Extracted data START

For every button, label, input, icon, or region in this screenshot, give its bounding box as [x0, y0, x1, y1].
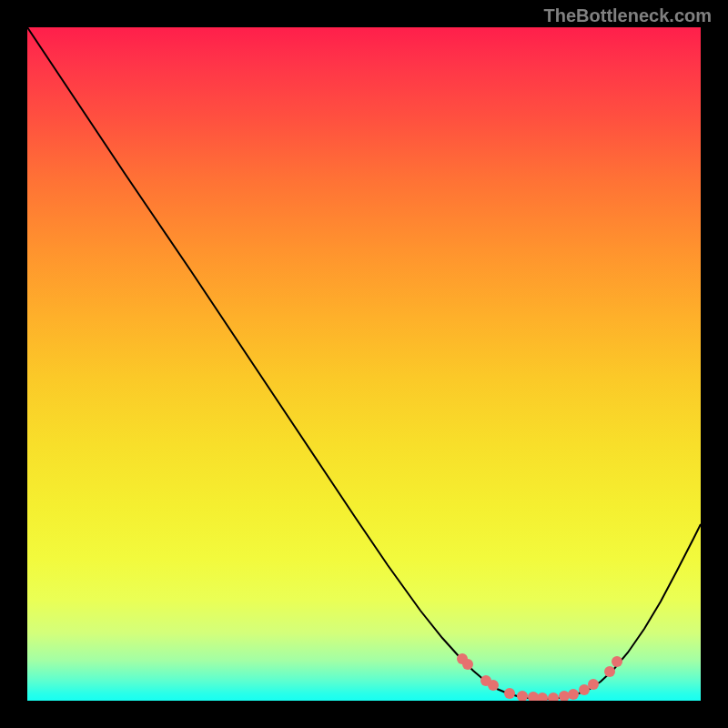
chart-canvas: TheBottleneck.com: [0, 0, 728, 728]
watermark-text: TheBottleneck.com: [544, 5, 712, 26]
data-dot: [537, 693, 548, 701]
data-dot: [568, 689, 579, 700]
data-dot: [612, 656, 622, 667]
bottleneck-curve: [27, 27, 701, 699]
plot-area: [27, 27, 701, 701]
data-dot: [517, 691, 528, 701]
data-dot: [588, 679, 599, 690]
data-dot: [579, 684, 590, 695]
chart-overlay: [27, 27, 701, 701]
data-dot: [548, 693, 559, 701]
data-dot: [604, 666, 615, 677]
data-dot: [462, 659, 473, 670]
data-dot: [488, 680, 499, 691]
data-dot: [504, 688, 515, 699]
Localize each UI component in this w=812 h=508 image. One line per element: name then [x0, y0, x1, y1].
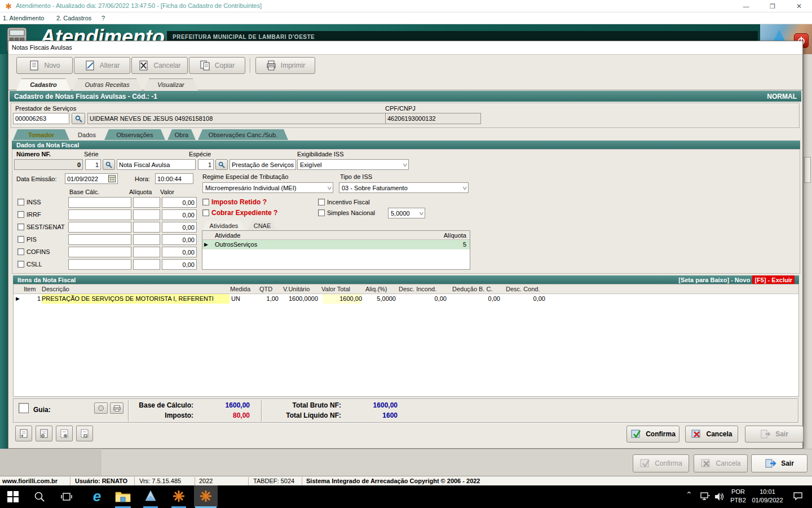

Extracted data END

Goal of the exercise -> All of the material above should be output exactly, with the pictures left behind.

Solution to this task ->
For every button, label, input, icon, or region in this screenshot, give its bounding box as [x0, y0, x1, y1].
chart-canvas: TheBottleneck.com: [0, 0, 728, 728]
watermark-text: TheBottleneck.com: [544, 5, 712, 26]
data-dot: [537, 693, 548, 701]
data-dot: [568, 689, 579, 700]
data-dot: [612, 656, 622, 667]
bottleneck-curve: [27, 27, 701, 699]
plot-area: [27, 27, 701, 701]
data-dot: [517, 691, 528, 701]
data-dot: [588, 679, 599, 690]
data-dot: [579, 684, 590, 695]
chart-overlay: [27, 27, 701, 701]
data-dot: [548, 693, 559, 701]
data-dot: [604, 666, 615, 677]
data-dot: [462, 659, 473, 670]
data-dot: [488, 680, 499, 691]
data-dot: [504, 688, 515, 699]
Localize each UI component in this w=812 h=508 image. One line per element: name then [x0, y0, x1, y1].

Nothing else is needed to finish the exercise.